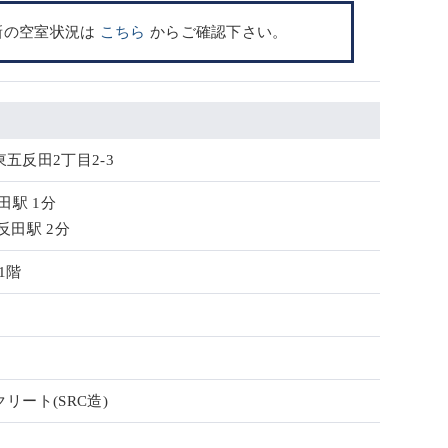
新の空室状況は
こちら
からご確認下さい。
五反田2丁目2-3
田駅 1分
反田駅 2分
1階
リート(SRC造)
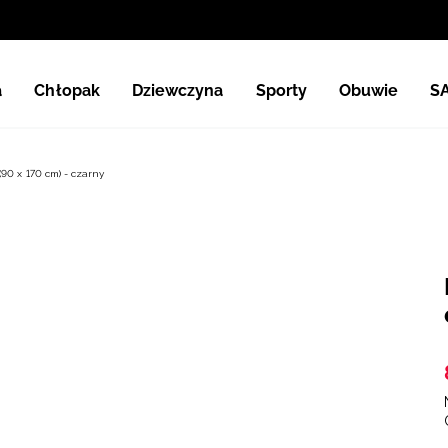
a
Chłopak
Dziewczyna
Sporty
Obuwie
S
(90 x 170 cm) - czarny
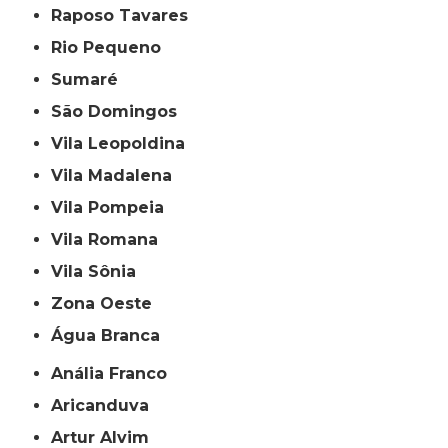
Raposo Tavares
Rio Pequeno
Sumaré
São Domingos
Vila Leopoldina
Vila Madalena
Vila Pompeia
Vila Romana
Vila Sônia
Zona Oeste
Água Branca
Anália Franco
Aricanduva
Artur Alvim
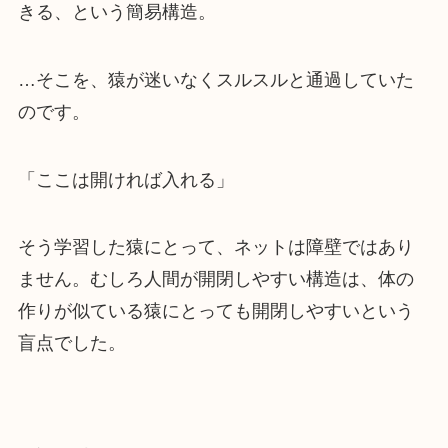
きる、という簡易構造。
…そこを、猿が迷いなくスルスルと通過していた
のです。
「ここは開ければ入れる」
そう学習した猿にとって、ネットは障壁ではあり
ません。むしろ人間が開閉しやすい構造は、体の
作りが似ている猿にとっても開閉しやすいという
盲点でした。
════════════════
Where the line containing "Vila Pompeia" appears, begin copying there and continue exactly through the final line of the records; both end lines belong in the copy, pictures do not.

## WRITTEN SOLUTION
Vila Pompeia
Vila Romana
Vila Sônia
Zona Oeste
Água Branca
Anália Franco
Aricanduva
Artur Alvim
きる、という簡易構造。
…そこを、猿が迷いなくスルスルと通過していた
のです。
「ここは開ければ入れる」
そう学習した猿にとって、ネットは障壁ではあり
ません。むしろ人間が開閉しやすい構造は、体の
作りが似ている猿にとっても開閉しやすいという
盲点でした。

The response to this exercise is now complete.